- _AVAILABLE DATA_:
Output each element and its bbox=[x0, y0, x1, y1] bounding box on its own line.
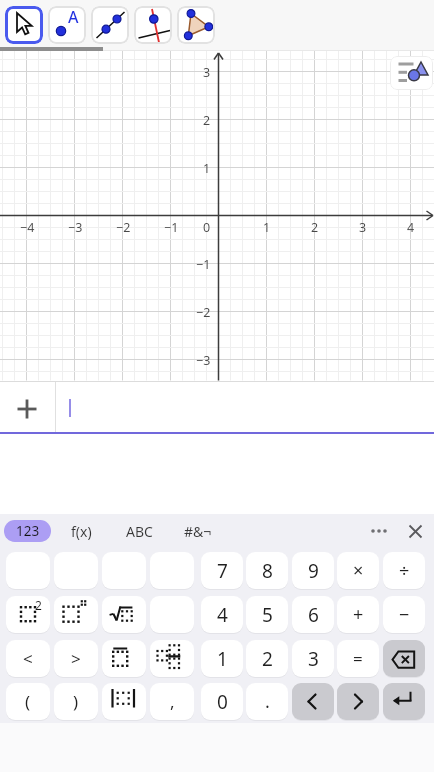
staticText: A bbox=[68, 6, 79, 28]
button[interactable] bbox=[102, 552, 146, 589]
staticText: 1 bbox=[263, 219, 271, 235]
button[interactable]: 8 bbox=[246, 552, 288, 589]
staticText: 2 bbox=[35, 597, 42, 613]
staticText: ( bbox=[25, 690, 31, 713]
staticText: − bbox=[399, 602, 410, 627]
staticText: 0 bbox=[203, 219, 211, 235]
button[interactable]: 1 bbox=[201, 640, 243, 677]
button[interactable]: ÷ bbox=[383, 552, 425, 589]
button[interactable] bbox=[366, 520, 392, 542]
staticText: 1 bbox=[203, 160, 211, 176]
staticText: > bbox=[71, 647, 81, 670]
staticText: −3 bbox=[68, 219, 83, 235]
button[interactable] bbox=[134, 6, 172, 44]
staticText: ÷ bbox=[399, 558, 410, 583]
button[interactable]: , bbox=[150, 683, 194, 720]
staticText: −4 bbox=[20, 219, 35, 235]
button[interactable]: ABC bbox=[117, 520, 162, 542]
button[interactable] bbox=[150, 552, 194, 589]
staticText: 1 bbox=[217, 646, 228, 672]
staticText: 4 bbox=[407, 219, 415, 235]
button[interactable] bbox=[54, 552, 98, 589]
staticText: 4 bbox=[217, 602, 228, 628]
button[interactable]: 9 bbox=[292, 552, 334, 589]
staticText: 3 bbox=[359, 219, 367, 235]
button[interactable]: 2 bbox=[246, 640, 288, 677]
staticText: −1 bbox=[164, 219, 179, 235]
button[interactable] bbox=[390, 56, 433, 90]
button[interactable] bbox=[383, 640, 425, 677]
staticText: = bbox=[353, 647, 363, 670]
button[interactable]: ) bbox=[54, 683, 98, 720]
button[interactable]: 123 bbox=[4, 520, 51, 542]
staticText: #&¬ bbox=[184, 522, 212, 541]
staticText: 0 bbox=[217, 689, 228, 715]
button[interactable]: f(x) bbox=[59, 520, 104, 542]
staticText: 2 bbox=[203, 112, 211, 128]
button[interactable]: ( bbox=[6, 683, 50, 720]
staticText: , bbox=[170, 690, 175, 713]
button[interactable]: 5 bbox=[246, 596, 288, 633]
button[interactable]: = bbox=[337, 640, 379, 677]
button[interactable] bbox=[292, 683, 334, 720]
staticText: −1 bbox=[196, 256, 211, 272]
staticText: ) bbox=[73, 690, 79, 713]
button[interactable]: 4 bbox=[201, 596, 243, 633]
button[interactable] bbox=[91, 6, 129, 44]
button[interactable] bbox=[150, 596, 194, 633]
staticText: 9 bbox=[308, 558, 319, 584]
staticText: 7 bbox=[217, 558, 228, 584]
button[interactable]: + bbox=[337, 596, 379, 633]
staticText: 8 bbox=[262, 558, 273, 584]
button[interactable]: × bbox=[337, 552, 379, 589]
staticText: 6 bbox=[308, 602, 319, 628]
staticText: 5 bbox=[262, 602, 273, 628]
staticText: 3 bbox=[308, 646, 319, 672]
staticText: 3 bbox=[203, 64, 211, 80]
button[interactable] bbox=[6, 552, 50, 589]
button[interactable] bbox=[102, 640, 146, 677]
button[interactable]: 6 bbox=[292, 596, 334, 633]
button[interactable] bbox=[150, 640, 194, 677]
button[interactable] bbox=[402, 520, 428, 542]
staticText: . bbox=[265, 689, 270, 714]
button[interactable] bbox=[8, 392, 46, 426]
staticText: −2 bbox=[196, 304, 211, 320]
button[interactable]: > bbox=[54, 640, 98, 677]
button[interactable]: 0 bbox=[201, 683, 243, 720]
button[interactable] bbox=[177, 6, 215, 44]
button[interactable]: 7 bbox=[201, 552, 243, 589]
button[interactable] bbox=[102, 596, 146, 633]
staticText: + bbox=[353, 602, 364, 627]
button[interactable] bbox=[48, 6, 86, 44]
button[interactable] bbox=[337, 683, 379, 720]
button[interactable]: #&¬ bbox=[175, 520, 220, 542]
button[interactable] bbox=[383, 683, 425, 720]
button[interactable]: . bbox=[246, 683, 288, 720]
staticText: f(x) bbox=[71, 522, 92, 541]
button[interactable]: − bbox=[383, 596, 425, 633]
staticText: ABC bbox=[126, 522, 153, 541]
staticText: −3 bbox=[196, 352, 211, 368]
staticText: −2 bbox=[116, 219, 131, 235]
button[interactable] bbox=[102, 683, 146, 720]
staticText: × bbox=[353, 558, 364, 583]
button[interactable]: 2 bbox=[6, 596, 50, 633]
staticText: 2 bbox=[311, 219, 319, 235]
staticText: 2 bbox=[262, 646, 273, 672]
button[interactable] bbox=[5, 6, 43, 44]
button[interactable] bbox=[54, 596, 98, 633]
button[interactable]: 3 bbox=[292, 640, 334, 677]
button[interactable]: < bbox=[6, 640, 50, 677]
staticText: 123 bbox=[16, 522, 40, 540]
staticText: < bbox=[23, 647, 33, 670]
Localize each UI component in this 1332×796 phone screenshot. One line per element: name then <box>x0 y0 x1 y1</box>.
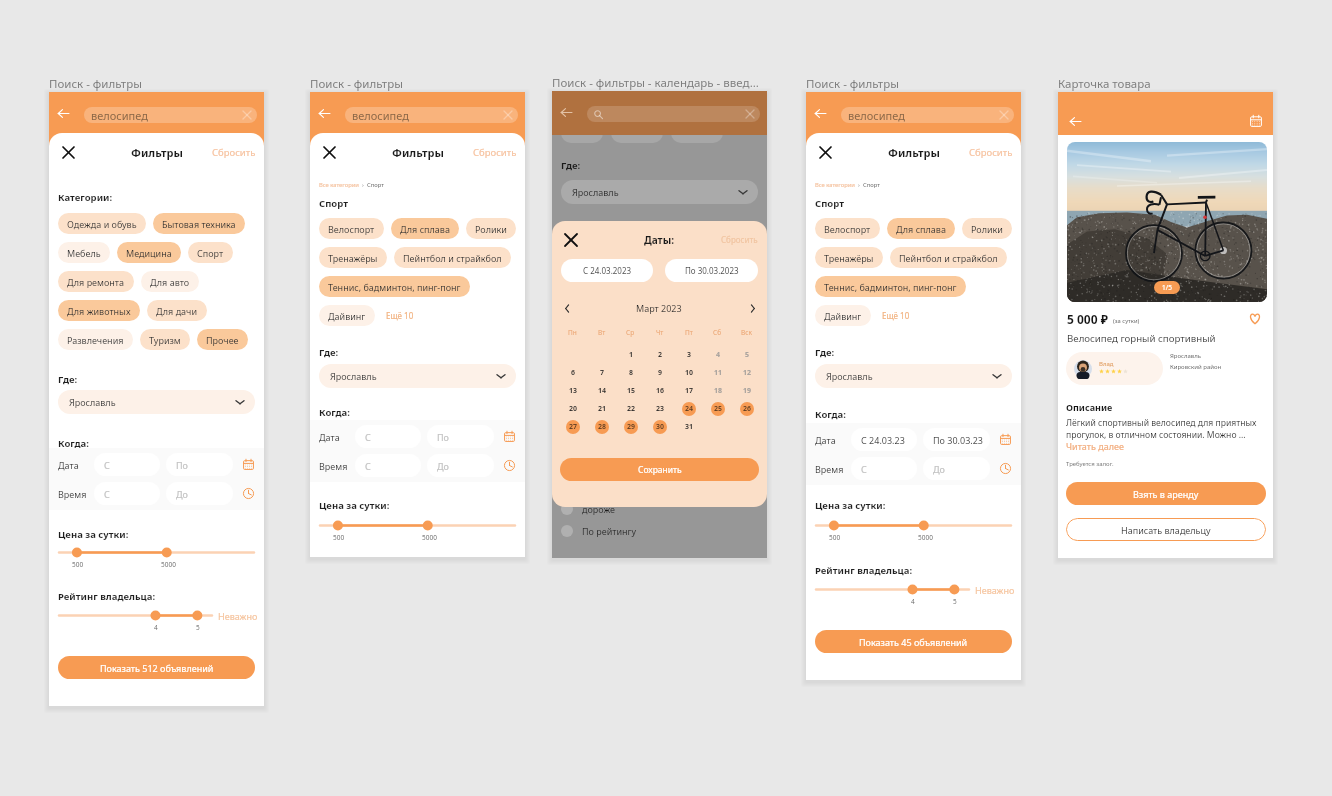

- _TASK PROMPT_:
For each line above that contains the word "element", make a copy.

- _OUTPUT_:
Output each element and its bbox=[x0, y0, x1, y1] bounding box on its own line.
Localize each UI component in this 1332×796 phone screenshot. One line per element: name then <box>x0 y0 x1 y1</box>.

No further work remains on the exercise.